══ Excerpted data ══

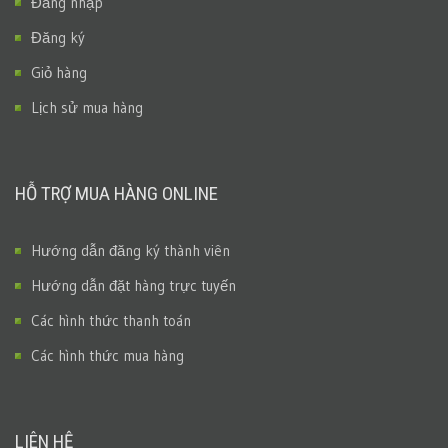
Đăng nhập
Đăng ký
Giỏ hàng
Lịch sử mua hàng
HỖ TRỢ MUA HÀNG ONLINE
Hướng dẫn đăng ký thành viên
Hướng dẫn đặt hàng trực tuyến
Các hình thức thanh toán
Các hình thức mua hàng
LIÊN HỆ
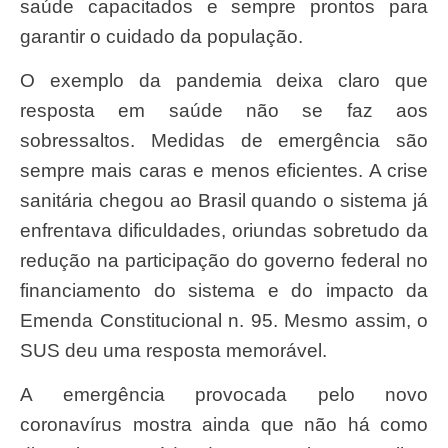
saúde capacitados e sempre prontos para
garantir o cuidado da população.
O exemplo da pandemia deixa claro que
resposta em saúde não se faz aos
sobressaltos. Medidas de emergência são
sempre mais caras e menos eficientes. A crise
sanitária chegou ao Brasil quando o sistema já
enfrentava dificuldades, oriundas sobretudo da
redução na participação do governo federal no
financiamento do sistema e do impacto da
Emenda Constitucional n. 95. Mesmo assim, o
SUS deu uma resposta memorável.
A emergência provocada pelo novo
coronavírus mostra ainda que não há como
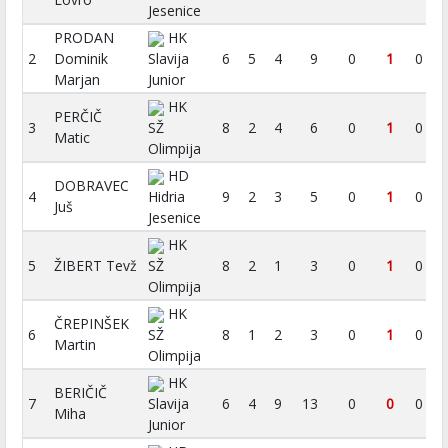
Jesenice
PRODAN
HK
2
Dominik
Slavija
6
5
4
9
0
1
0
Marjan
Junior
HK
PERČIČ
3
SŽ
8
2
4
6
0
1
0
Matic
Olimpija
HD
DOBRAVEC
4
Hidria
9
2
3
5
0
1
0
Juš
Jesenice
HK
5
ŽIBERT Tevž
SŽ
8
2
1
3
0
1
0
Olimpija
HK
ČREPINŠEK
6
SŽ
8
1
2
3
0
1
0
Martin
Olimpija
HK
BERIČIČ
7
Slavija
6
4
9
13
0
0
0
Miha
Junior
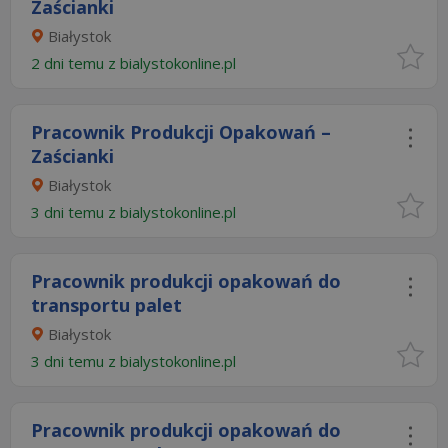
Zaścianki
Białystok
2 dni temu z
bialystokonline.pl
Pracownik Produkcji Opakowań –
Zaścianki
Białystok
3 dni temu z
bialystokonline.pl
Pracownik produkcji opakowań do
transportu palet
Białystok
3 dni temu z
bialystokonline.pl
Pracownik produkcji opakowań do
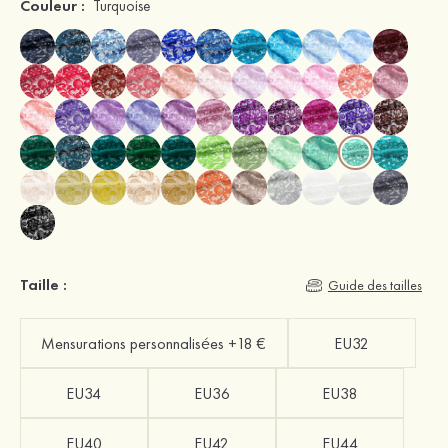
Couleur :
Turquoise
Taille :
Guide des tailles
Mensurations personnalisées +18 €
EU32
EU34
EU36
EU38
EU40
EU42
EU44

═══

**What is expected:** Every line of the listing that includes the word "sempre" must be copied.

**Task output:**
saúde capacitados e sempre prontos para
sempre mais caras e menos eficientes. A crise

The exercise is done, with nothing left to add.